_ACTIVITY_:
Repeat exactly the line that contains "Image attached. Segment" and every line below it to the end of the material, omitting all others.

══ ENTRIES SUPPLIED

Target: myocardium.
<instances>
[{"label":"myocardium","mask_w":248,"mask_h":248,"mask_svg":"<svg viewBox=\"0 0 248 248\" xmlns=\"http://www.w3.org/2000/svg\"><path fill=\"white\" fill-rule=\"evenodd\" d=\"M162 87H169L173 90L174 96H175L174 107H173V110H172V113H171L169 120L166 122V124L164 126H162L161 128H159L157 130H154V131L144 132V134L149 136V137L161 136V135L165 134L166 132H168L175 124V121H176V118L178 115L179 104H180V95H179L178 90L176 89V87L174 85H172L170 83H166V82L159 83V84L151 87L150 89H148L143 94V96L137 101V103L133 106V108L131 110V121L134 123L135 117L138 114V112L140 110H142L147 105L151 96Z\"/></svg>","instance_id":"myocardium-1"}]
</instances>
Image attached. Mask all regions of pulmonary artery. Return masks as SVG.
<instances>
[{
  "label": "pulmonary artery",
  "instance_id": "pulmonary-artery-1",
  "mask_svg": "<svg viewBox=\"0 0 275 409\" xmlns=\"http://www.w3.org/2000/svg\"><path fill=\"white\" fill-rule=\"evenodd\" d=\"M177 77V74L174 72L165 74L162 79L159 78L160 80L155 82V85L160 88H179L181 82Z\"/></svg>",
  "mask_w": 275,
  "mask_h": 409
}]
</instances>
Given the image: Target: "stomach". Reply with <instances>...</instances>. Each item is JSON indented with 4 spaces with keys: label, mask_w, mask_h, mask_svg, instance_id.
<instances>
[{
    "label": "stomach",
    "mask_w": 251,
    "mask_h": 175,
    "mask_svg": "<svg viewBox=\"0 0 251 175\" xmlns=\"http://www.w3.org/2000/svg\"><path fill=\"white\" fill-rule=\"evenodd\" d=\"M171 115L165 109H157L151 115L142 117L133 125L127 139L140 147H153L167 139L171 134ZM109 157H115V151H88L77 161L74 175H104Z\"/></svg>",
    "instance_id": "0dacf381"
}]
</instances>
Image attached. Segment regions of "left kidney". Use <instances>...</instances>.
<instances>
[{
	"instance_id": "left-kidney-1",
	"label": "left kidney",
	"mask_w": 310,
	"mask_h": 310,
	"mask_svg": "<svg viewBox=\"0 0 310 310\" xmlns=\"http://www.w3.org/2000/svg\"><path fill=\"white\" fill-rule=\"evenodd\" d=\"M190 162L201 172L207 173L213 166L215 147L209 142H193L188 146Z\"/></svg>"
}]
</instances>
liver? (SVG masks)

════

_PROBLEM SOLUTION_:
Image attached. Segment regions of "left kidney". Use <instances>...</instances>.
<instances>
[{
	"instance_id": "left-kidney-1",
	"label": "left kidney",
	"mask_w": 310,
	"mask_h": 310,
	"mask_svg": "<svg viewBox=\"0 0 310 310\" xmlns=\"http://www.w3.org/2000/svg\"><path fill=\"white\" fill-rule=\"evenodd\" d=\"M190 162L201 172L207 173L213 166L215 147L209 142H193L188 146Z\"/></svg>"
}]
</instances>
liver? (SVG masks)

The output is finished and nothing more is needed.